• THE TASK: Starting at the line that contains "Terima Pengurus Motor Besar", transcribe each line through the end of the material below, exactly and nothing else, leaving out the pictures.

======== THE INPUT

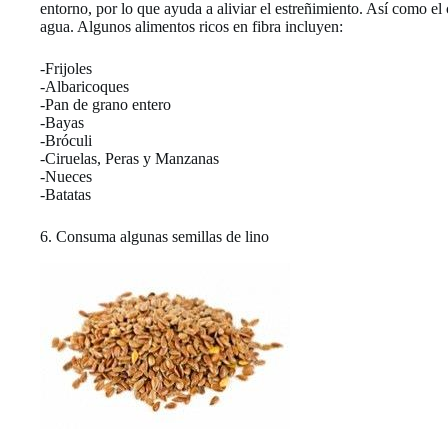
entorno, por lo que ayuda a aliviar el estreñimiento. Así como el
agua. Algunos alimentos ricos en fibra incluyen:
-Frijoles
-Albaricoques
-Pan de grano entero
-Bayas
-Bróculi
-Ciruelas, Peras y Manzanas
-Nueces
-Batatas
6. Consuma algunas semillas de lino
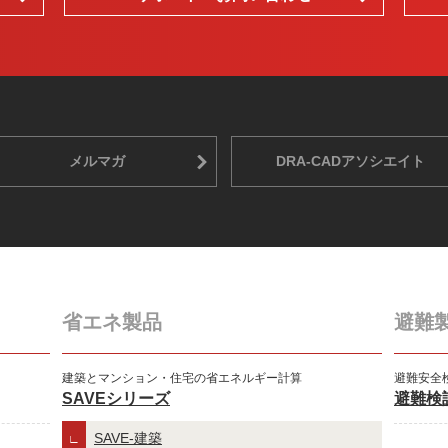
メルマガ
DRA-CADアソシエイト
省エネ製品
避難
建築とマンション・住宅の省エネルギー計算
避難安全
SAVEシリーズ
避難検
SAVE-建築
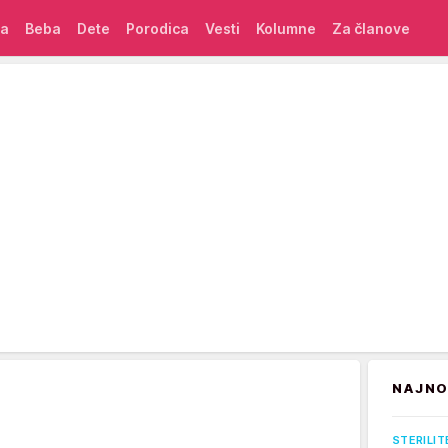
ća
Beba
Dete
Porodica
Vesti
Kolumne
Za članove
NAJNO
STERILIT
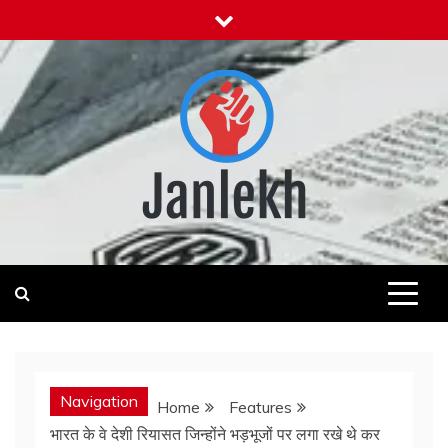
Skip
to
content
Janlekh
News for Public
Navigation
Home
Features
भारत के वे देशी रियासत जिन्होंने भड़भूजों पर लगा रखे थे कर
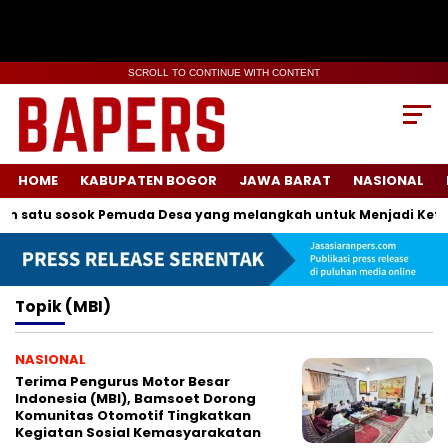
SCROLL TO CONTINUE WITH CONTENT
HOME
KABUPATEN BOGOR
JAWA BARAT
NASIONAL
h satu sosok Pemuda Desa yang melangkah untuk Menjadi Ketua
Topik
(MBI)
NASIONAL
Terima Pengurus Motor Besar
Indonesia (MBI), Bamsoet Dorong
Komunitas Otomotif Tingkatkan
Kegiatan Sosial Kemasyarakatan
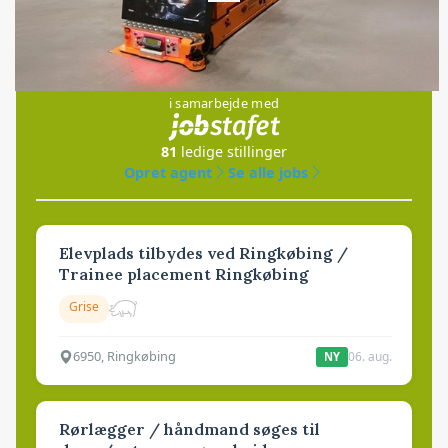
Jobs
i samarbejde med
81
ledige stillinger
Opret agent
Se alle jobs
Elevplads tilbydes ved Ringkøbing /
Trainee placement Ringkøbing
Grise
6950, Ringkøbing
06. aug.
NY
Rørlægger / håndmand søges til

================

• RESULT:
Terima Pengurus Motor Besar
Indonesia (MBI), Bamsoet Dorong
Komunitas Otomotif Tingkatkan
Kegiatan Sosial Kemasyarakatan
Jobs
i samarbejde med
81
ledige stillinger
Opret agent
Se alle jobs
Elevplads tilbydes ved Ringkøbing /
Trainee placement Ringkøbing
Grise
6950, Ringkøbing
06. aug.
NY
Rørlægger / håndmand søges til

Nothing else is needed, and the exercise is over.